==== Records to process ====

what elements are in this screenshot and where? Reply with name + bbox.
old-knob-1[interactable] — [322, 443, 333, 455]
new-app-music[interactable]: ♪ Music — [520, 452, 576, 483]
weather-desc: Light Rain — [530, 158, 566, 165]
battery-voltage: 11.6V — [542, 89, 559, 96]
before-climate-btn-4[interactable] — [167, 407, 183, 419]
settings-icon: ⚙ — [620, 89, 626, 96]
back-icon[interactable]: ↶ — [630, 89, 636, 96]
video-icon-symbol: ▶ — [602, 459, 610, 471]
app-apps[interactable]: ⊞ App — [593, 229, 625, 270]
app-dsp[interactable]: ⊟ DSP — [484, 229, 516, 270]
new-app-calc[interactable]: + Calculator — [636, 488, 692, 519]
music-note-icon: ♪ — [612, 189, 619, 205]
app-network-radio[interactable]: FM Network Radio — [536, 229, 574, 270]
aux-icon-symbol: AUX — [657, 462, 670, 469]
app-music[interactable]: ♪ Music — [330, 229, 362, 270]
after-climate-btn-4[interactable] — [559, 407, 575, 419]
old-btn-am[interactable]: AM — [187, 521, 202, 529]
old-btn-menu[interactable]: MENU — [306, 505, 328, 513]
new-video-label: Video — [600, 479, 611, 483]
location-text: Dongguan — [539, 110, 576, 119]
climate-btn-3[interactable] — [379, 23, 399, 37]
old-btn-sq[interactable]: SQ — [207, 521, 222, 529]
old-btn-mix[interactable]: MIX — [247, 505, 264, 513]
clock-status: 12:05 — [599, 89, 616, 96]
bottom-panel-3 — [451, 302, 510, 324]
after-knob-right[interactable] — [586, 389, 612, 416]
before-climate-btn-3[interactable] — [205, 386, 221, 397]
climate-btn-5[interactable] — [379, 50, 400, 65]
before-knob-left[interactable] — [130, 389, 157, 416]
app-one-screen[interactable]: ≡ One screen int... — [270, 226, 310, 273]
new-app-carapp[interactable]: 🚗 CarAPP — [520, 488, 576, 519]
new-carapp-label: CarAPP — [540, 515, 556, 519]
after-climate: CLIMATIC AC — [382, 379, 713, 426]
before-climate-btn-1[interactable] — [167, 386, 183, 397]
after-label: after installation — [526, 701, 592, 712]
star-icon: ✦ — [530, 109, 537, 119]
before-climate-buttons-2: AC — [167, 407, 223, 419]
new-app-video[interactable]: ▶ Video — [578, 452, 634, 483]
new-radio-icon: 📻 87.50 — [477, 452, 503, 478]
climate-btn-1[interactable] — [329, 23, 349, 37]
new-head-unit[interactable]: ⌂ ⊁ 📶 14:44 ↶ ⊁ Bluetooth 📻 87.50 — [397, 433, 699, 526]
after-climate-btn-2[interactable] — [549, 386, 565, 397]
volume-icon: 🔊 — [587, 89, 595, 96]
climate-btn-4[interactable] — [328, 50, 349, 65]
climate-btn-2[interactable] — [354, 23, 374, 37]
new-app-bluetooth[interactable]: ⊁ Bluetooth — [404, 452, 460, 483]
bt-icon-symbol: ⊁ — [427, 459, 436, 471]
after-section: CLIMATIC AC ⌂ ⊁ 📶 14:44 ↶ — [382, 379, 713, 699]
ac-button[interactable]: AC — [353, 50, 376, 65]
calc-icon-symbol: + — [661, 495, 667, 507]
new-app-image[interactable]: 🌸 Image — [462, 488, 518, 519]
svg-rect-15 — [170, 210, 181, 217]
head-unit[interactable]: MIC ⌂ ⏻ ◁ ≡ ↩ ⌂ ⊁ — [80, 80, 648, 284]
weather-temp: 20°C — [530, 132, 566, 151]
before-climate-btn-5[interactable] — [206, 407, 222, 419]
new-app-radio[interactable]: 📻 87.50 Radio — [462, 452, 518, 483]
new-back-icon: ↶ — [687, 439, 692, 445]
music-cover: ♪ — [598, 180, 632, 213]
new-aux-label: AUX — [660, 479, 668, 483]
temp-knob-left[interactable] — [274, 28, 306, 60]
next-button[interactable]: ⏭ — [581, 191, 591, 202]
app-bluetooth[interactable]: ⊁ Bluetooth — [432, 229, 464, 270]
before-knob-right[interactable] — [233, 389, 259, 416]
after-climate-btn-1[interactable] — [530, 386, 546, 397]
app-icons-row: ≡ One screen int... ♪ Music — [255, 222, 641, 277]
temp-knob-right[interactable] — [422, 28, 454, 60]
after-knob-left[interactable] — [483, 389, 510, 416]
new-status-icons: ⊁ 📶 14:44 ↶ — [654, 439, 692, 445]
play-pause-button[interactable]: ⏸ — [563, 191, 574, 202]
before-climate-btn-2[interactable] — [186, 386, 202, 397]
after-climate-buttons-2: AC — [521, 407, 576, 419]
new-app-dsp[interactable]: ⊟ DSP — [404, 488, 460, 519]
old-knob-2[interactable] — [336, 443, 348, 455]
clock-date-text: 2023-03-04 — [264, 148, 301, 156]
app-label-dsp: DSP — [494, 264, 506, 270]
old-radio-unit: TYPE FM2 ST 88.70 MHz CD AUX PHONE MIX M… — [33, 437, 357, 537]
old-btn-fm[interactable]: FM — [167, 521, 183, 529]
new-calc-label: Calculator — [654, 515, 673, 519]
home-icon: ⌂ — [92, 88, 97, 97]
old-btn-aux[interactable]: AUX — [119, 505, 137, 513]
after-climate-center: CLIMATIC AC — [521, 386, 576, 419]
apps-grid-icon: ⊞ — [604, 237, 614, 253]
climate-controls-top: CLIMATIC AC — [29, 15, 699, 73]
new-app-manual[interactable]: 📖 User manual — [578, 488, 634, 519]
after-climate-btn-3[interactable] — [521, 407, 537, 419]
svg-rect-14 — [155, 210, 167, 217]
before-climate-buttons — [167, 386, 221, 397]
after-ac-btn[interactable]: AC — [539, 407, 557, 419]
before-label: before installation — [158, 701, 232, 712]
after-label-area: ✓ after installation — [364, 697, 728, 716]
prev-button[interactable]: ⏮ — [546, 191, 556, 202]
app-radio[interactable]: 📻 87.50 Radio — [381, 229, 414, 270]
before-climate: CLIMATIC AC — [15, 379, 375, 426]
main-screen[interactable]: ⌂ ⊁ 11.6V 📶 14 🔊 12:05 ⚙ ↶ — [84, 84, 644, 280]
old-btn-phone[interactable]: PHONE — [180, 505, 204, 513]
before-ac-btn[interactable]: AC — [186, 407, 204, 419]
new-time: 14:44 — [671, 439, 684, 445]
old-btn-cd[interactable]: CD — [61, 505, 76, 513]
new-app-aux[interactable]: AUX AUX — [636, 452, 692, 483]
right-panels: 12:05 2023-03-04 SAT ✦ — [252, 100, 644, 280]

====

Copy out each line of the listing that holds the word "right".

> **Expected answer**
after-knob-right[interactable] — [586, 389, 612, 416]
before-knob-right[interactable] — [233, 389, 259, 416]
temp-knob-right[interactable] — [422, 28, 454, 60]
right-panels: 12:05 2023-03-04 SAT ✦ — [252, 100, 644, 280]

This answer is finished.